Market Entry is Significant!

So yesterday I stayed home from work sick. The cold I had over the weekend was tame compared to what the kids got hit with…a deep chest cold. And so I didn’t want to spread that around at work. Added advantage is that I had some rest that hopefully would produce a better product from the homework I was behind on. Not so much on the latter.

So my assignment was to give the “significance of entering the chosen market.” Despite passing marketing (though at times it felt like I barely passed) that phrase didn’t resonate as having deep and practical meaning. Explanation: “Focus on international treaties and trade agreements and how they would benefit an Indian based company”. That helped, but there still was a ton of “I really don’t understand this…I hope it makes sense when we’re done.”

What we turned in to the other teams last night was drafts, though, which helps.

There’s a lot of problems facing me on this project, though.

First, I’m just not into it. I hate it, actually. Why? Because it’s not immediately practical and that always sets me off. The solution to this is I need to just get over it. Find something interesting that I can latch onto and run with it. Maybe I need to watch A Passage to India or read Murder on the Orient Express or something that will get me in the zone. I don’t know. Now that this phase is done I’ll focus on getting excited about it.

Problem 2 is that I’m fighting off sickness. I actually lost that battle, come to think about it. I spent most of yesterday in bed. It’s able to be overcome, and my team was very encouraging and willing to step into the gap on it. I’m thankful for that but I never want to be the guy other people are picking up slack for. I want to be one of the guys picking up slack for others. Not my choice to get sick, so there’s that.

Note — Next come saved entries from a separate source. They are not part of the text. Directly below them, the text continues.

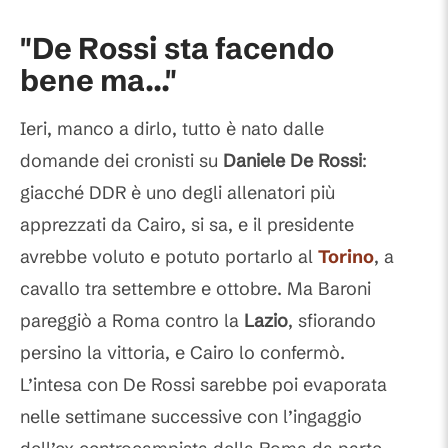
"De Rossi sta facendo
bene ma..."
Ieri, manco a dirlo, tutto è nato dalle
domande dei cronisti su
Daniele De Rossi
:
giacché DDR è uno degli allenatori più
apprezzati da Cairo, si sa, e il presidente
avrebbe voluto e potuto portarlo al
Torino
, a
cavallo tra settembre e ottobre. Ma Baroni
pareggiò a Roma contro la
Lazio
, sfiorando
persino la vittoria, e Cairo lo confermò.
L’intesa con De Rossi sarebbe poi evaporata
nelle settimane successive con l’ingaggio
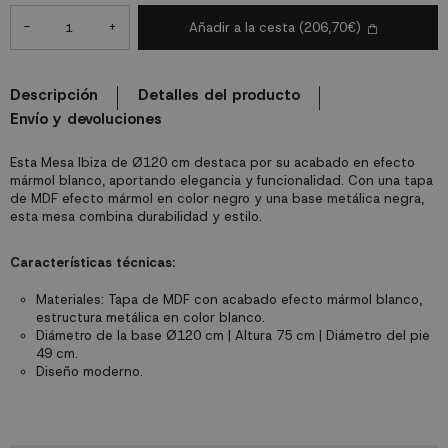
-
+
Añadir a la cesta
(206,70€)
Descripción
Detalles del producto
Envío y devoluciones
Esta Mesa Ibiza de Ø120 cm destaca por su acabado en efecto
mármol blanco, aportando elegancia y funcionalidad. Con una tapa
de MDF efecto mármol en color negro y una base metálica negra,
esta mesa combina durabilidad y estilo.
Características técnicas:
Materiales: Tapa de MDF con acabado efecto mármol blanco,
estructura metálica en color blanco.
Diámetro de la base Ø120 cm | Altura 75 cm | Diámetro del pie
49 cm.
Diseño moderno.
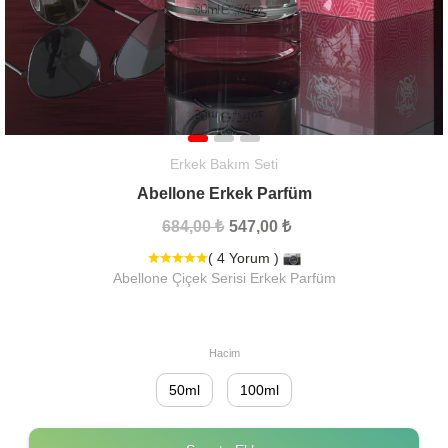
Erkek Bakım Seti
Abellone Erkek Parfüm
684,00 ₺
547,00 ₺
( 4 Yorum )
Abellone Çiçek Serisi Erkek Parfüm
Hacim
50ml
100ml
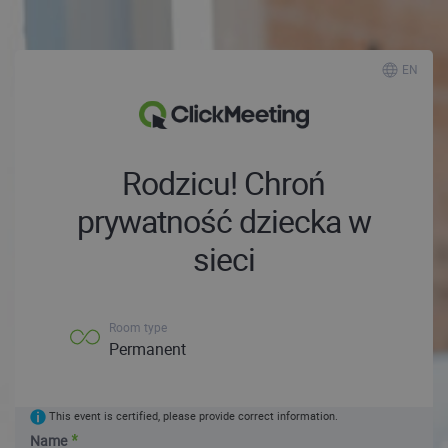
EN
Rodzicu! Chroń
prywatność dziecka w
sieci
Room type
Permanent
This event is certified, please provide correct information.
Name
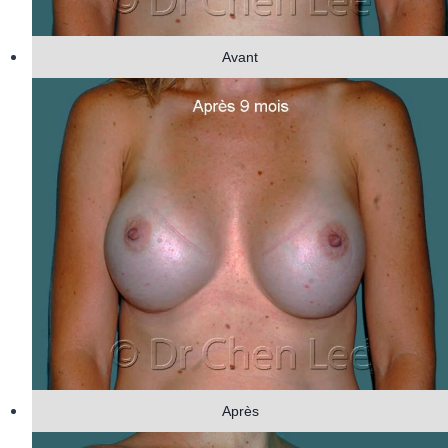
Avant
Après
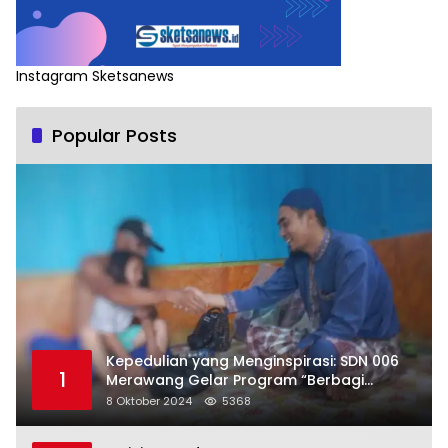
Instagram Sketsanews
Popular Posts
Kepedulian yang Menginspirasi: SDN 006
1
Merawang Gelar Program “Berbagi
Segenggam Beras”
8 Oktober 2024
5368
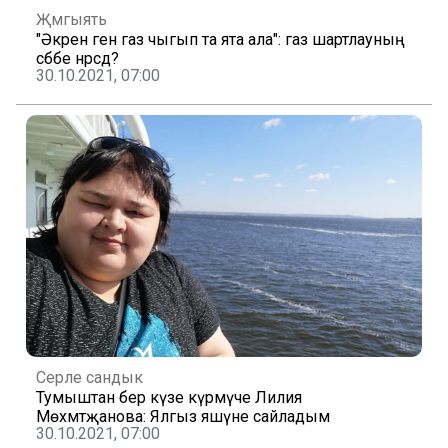
Җәмгыять
"Әкрен генә газ чыгып та ята ала": газ шартлауның
сәбәбе нәрсәдә?
30.10.2021, 07:00
Серле сандык
Тумыштан бер күзе күрмәүче Лилия
Мөхәмәтҗанова: Ялгыз яшәүне сайладым
30.10.2021, 07:00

The last problem (#3 if you’re counting at home) is that the research writing process doesn’t work well for me. Individually reading a bunch, taking notes, and then putting together a paper or project: not my thing. I want to interact with others on the topic. I want to walk around in a room, talking to people who know more than me, and absorb knowledge through listening and interacting. That’s my learning style, and it has worked for most of the EMBA program. Because we have four people on my team who don’t have time for many face to face meetings, I’m kind of stuck on this one. Now if there were margin in my family life my wife and I could probably talk some of this out and she could do the research but she’s in chaos most of the time because our family life is crazy, and we just added this week driving #1 son to a job (and picking him up) thus subtracting about 140 minutes from her day, assuming he’s ready to come home when she gets there in the evening.

Sigh.

So if you’re praying for me, pray I’ll get healthy fast, take interest in this project and get excited about it, and that I’ll find someone to talk to about it so I can feed my learning style and start to grasp the topic. My team is carrying me on this one for sure: I know I’m not leading out and I need to learn to be OK with that too.